CUDA and MPI provide two different APIs for parallel programming that target very different parallel architectures. While CUDA allows to utilize parallel graphics hardware for general purpose computing, MPI is usually employed to write parallel programs that run on large SMP systems or on cluster computers. In order to improve a cluster’s overall computational capabilities it is not unusual to equip the nodes of a cluster with graphics cards.
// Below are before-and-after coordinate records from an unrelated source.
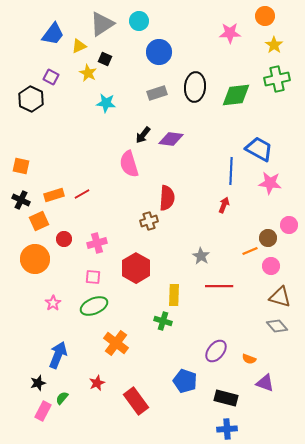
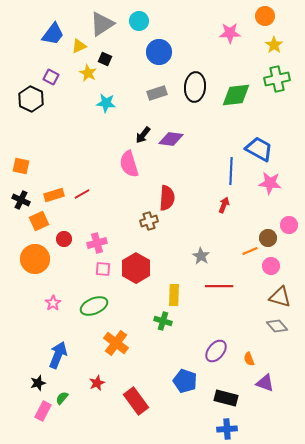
pink square at (93, 277): moved 10 px right, 8 px up
orange semicircle at (249, 359): rotated 48 degrees clockwise
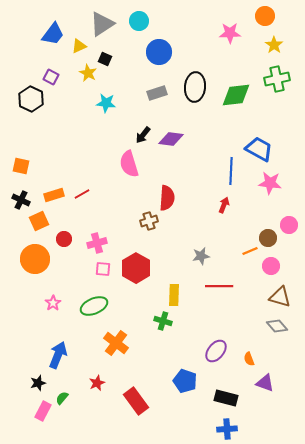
gray star at (201, 256): rotated 30 degrees clockwise
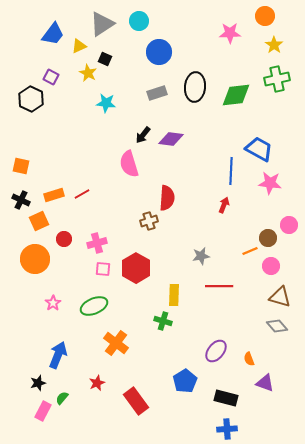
blue pentagon at (185, 381): rotated 20 degrees clockwise
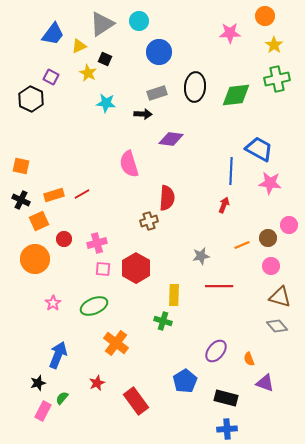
black arrow at (143, 135): moved 21 px up; rotated 126 degrees counterclockwise
orange line at (250, 251): moved 8 px left, 6 px up
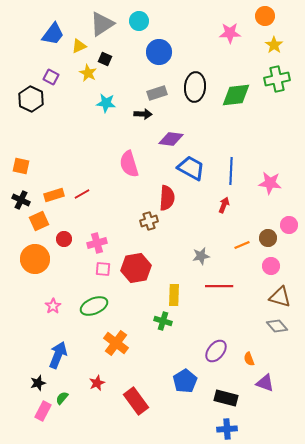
blue trapezoid at (259, 149): moved 68 px left, 19 px down
red hexagon at (136, 268): rotated 20 degrees clockwise
pink star at (53, 303): moved 3 px down
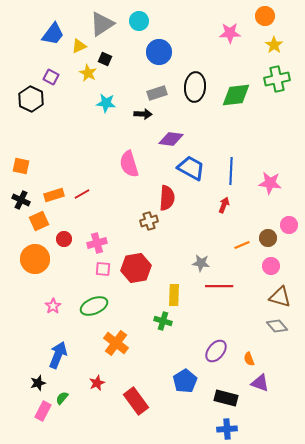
gray star at (201, 256): moved 7 px down; rotated 18 degrees clockwise
purple triangle at (265, 383): moved 5 px left
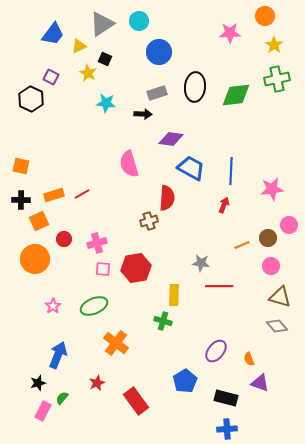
pink star at (270, 183): moved 2 px right, 6 px down; rotated 15 degrees counterclockwise
black cross at (21, 200): rotated 24 degrees counterclockwise
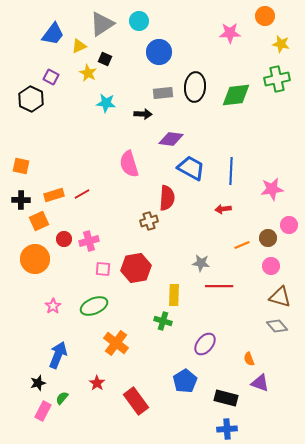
yellow star at (274, 45): moved 7 px right, 1 px up; rotated 24 degrees counterclockwise
gray rectangle at (157, 93): moved 6 px right; rotated 12 degrees clockwise
red arrow at (224, 205): moved 1 px left, 4 px down; rotated 119 degrees counterclockwise
pink cross at (97, 243): moved 8 px left, 2 px up
purple ellipse at (216, 351): moved 11 px left, 7 px up
red star at (97, 383): rotated 14 degrees counterclockwise
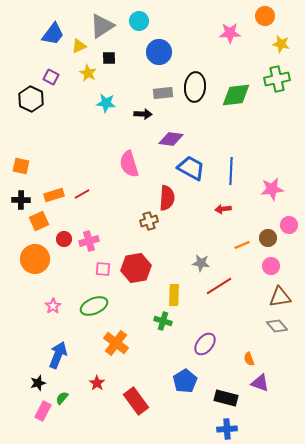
gray triangle at (102, 24): moved 2 px down
black square at (105, 59): moved 4 px right, 1 px up; rotated 24 degrees counterclockwise
red line at (219, 286): rotated 32 degrees counterclockwise
brown triangle at (280, 297): rotated 25 degrees counterclockwise
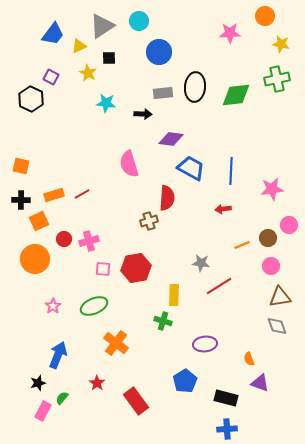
gray diamond at (277, 326): rotated 20 degrees clockwise
purple ellipse at (205, 344): rotated 45 degrees clockwise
This, however, adds also another level of parallelism that a programmer must cope with. Likely one will combine MPI with CUDA when writing programs for such a system. Combining both kinds of parallel programming techniques becomes much easier if the MPI implementation is CUDA-aware. CUDA-aware means that one can send data from device memory of one graphics card directly to the device memory of another card without an intermediate copy to host memory. This magic becomes possible thanks to «unified virtual address space» that puts all CUDA execution, on CPU and on the GPU, into a single address space. (Unified virtual address space requires CUDA 4.0 or later and a GPU with compute capability 2.0 or higher.) CUDA-aware MPI eases multi-GPU programming a lot and improves performance. Among other implementations, Open MPI is CUDA-aware.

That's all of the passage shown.